- [YOUR TASK] Begin with the line that has "Localize each UI". Give it and every line after it again, exactly, through the end of the entries below.

- [RECORD EXTRACTS]
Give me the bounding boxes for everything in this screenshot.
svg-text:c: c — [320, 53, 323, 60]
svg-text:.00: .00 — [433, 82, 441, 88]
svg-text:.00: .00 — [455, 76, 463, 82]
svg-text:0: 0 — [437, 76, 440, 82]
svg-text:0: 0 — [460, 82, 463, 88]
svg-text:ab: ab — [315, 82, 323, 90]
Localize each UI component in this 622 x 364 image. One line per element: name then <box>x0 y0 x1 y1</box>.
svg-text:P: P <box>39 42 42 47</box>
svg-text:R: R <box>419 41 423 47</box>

- [WRITTEN REPLY]
Localize each UI component in this 622 x 364 image. One line per element: name then <box>x0 y0 x1 y1</box>.
svg-text:P: P <box>39 42 42 47</box>
svg-text:R: R <box>419 41 423 47</box>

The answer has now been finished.